I must admit I had some reservations about putting myself back into the cut and thrust of hands-on web design and development. After writing and editing articles about the cutting edge at SitePoint, it all felt quite daunting.
It’s not like I haven’t been creating websites the last couple of years (there should be a post soon coming about those sites) but it’s telling that as soon as I left SitePoint three of my long term clients wanted me to do site redesigns.
That was gratifying and exciting. I also pitched for and won a pretty exciting web job, one where the clients had great content and needed a complete design and development effort in a limited timeframe. That site also is almost ready to launch – maybe another week or two.
However, the first cab off the rank has been a redesign for TECO, a client that has been with me since 2008.
As I wrote back then, this job for a company that imports and distributes high tech metal tooling machines came out of my working with the then national peak body for the advanced manufacturing industry.
The old TECO site
Since then, I’ve become a kind of inhouse designer for the proprietor, Juergen Schmeja, who has commissioned me to design and build websites for his part-time photography business, his holiday house for hire and a skiing related business he started with his son.
The site I built for The Cottage, Merricks North was my first using a responsive WordPress theme and when Juergen asked me to give the flagship TECO site a makeover, it was obvious to me that I should use a responsive design.
There has been some discussion lately about exactly what responsive web design is and should be called. Everyone agrees that Responsive Web Design as a label and a catchcry was defined by Ethan Marcotte to require the use of three elements: fluid layouts, flexible images, and media queries. Without even one of those, it’s not RWD.
The term also has a use as an uncapitalised summary of an attitude to web design, one that recognises that web design must be responsive – ie, must cater to a range of devices – simply to be good web design. I very much agree with this: if you’re now designing and developing websites that don’t look great and work well on mobiles, tablets, laptops and desktops, you can call what you do web design but it isn’t good web design. Andy Clarke put this well as far back as 2011.
Jeffrey Zeldman points out a kind of parallel with web standards, where a great deal of work went into defining, explaining, promoting and insisting on web standards so that by the time browsers caught up and implemented web standards no-one had to call them web standards any more.

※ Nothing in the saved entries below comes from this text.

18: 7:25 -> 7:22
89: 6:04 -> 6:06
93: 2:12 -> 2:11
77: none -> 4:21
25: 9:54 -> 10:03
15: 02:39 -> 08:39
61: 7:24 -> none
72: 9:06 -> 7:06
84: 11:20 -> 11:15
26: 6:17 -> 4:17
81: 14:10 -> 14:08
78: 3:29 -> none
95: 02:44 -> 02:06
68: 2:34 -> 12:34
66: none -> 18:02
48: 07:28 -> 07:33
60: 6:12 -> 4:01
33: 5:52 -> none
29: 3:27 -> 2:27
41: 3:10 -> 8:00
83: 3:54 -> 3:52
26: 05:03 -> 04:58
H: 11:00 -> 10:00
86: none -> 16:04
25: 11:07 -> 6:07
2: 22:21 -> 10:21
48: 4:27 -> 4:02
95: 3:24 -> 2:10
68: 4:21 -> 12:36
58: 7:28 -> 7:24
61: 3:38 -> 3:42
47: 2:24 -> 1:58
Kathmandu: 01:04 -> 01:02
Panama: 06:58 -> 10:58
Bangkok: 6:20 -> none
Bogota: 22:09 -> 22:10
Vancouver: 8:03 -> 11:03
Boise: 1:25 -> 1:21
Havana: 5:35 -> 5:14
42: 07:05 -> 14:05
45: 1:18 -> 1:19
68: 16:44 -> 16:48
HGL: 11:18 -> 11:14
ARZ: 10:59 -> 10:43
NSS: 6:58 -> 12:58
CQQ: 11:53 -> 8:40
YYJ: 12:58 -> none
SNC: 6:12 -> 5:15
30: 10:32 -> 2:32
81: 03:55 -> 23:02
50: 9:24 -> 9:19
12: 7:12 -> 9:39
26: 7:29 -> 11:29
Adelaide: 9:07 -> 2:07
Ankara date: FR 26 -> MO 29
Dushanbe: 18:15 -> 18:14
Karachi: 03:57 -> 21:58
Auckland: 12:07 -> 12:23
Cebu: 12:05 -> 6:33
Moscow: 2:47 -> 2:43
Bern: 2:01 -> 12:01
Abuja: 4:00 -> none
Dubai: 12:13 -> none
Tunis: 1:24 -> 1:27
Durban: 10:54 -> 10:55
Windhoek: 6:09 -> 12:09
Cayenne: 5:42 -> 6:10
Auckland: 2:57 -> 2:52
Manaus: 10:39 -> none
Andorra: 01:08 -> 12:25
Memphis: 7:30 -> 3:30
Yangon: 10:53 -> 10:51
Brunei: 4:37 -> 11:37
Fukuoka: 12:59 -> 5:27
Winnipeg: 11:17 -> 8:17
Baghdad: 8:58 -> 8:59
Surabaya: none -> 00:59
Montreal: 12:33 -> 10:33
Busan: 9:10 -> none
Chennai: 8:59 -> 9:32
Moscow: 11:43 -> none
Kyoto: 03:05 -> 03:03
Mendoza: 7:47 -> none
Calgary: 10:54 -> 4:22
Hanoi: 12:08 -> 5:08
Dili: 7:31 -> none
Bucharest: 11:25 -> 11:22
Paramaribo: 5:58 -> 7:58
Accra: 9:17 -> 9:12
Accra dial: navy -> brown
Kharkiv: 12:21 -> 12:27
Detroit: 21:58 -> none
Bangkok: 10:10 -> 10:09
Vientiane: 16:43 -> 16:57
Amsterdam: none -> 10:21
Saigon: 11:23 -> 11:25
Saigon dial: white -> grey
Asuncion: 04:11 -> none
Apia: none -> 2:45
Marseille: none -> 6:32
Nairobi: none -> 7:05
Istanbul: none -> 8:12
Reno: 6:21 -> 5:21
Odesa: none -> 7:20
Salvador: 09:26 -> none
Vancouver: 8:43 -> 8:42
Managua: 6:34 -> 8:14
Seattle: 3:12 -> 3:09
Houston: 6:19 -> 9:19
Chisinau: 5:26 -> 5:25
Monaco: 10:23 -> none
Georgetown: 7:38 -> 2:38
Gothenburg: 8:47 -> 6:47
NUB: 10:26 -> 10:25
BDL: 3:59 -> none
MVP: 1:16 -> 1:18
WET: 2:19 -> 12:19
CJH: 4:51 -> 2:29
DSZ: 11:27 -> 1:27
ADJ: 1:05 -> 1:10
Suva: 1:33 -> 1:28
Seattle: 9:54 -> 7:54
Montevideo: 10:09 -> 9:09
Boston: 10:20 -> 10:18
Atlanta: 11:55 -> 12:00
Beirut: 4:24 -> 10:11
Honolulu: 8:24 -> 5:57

Now, they’re just what the web is. Now also, responsive is what the web should be, and will be.
I can’t help but point out a kind of antidote to that, which is that we all agree that an accessible web is not just a nice luxury but a basic right and necessity, but writers on reputable industry sites can talk about CAPTCHAs as a “necessary evil“. That shows a complete and deep-seated disregard for accessibility (grumble, grumble, SitePoint, wouldn’t happen in my day, and hey get off my lawn).
I wrote back in 2007 about the relationship between web standards and accessibility and my preferred goal of “universal accessibility”. Well, now we have a web where standards rule and websites are made accessible – in a very meaningful way – to a range of devices, but not necessarily to the devices used by people with disability.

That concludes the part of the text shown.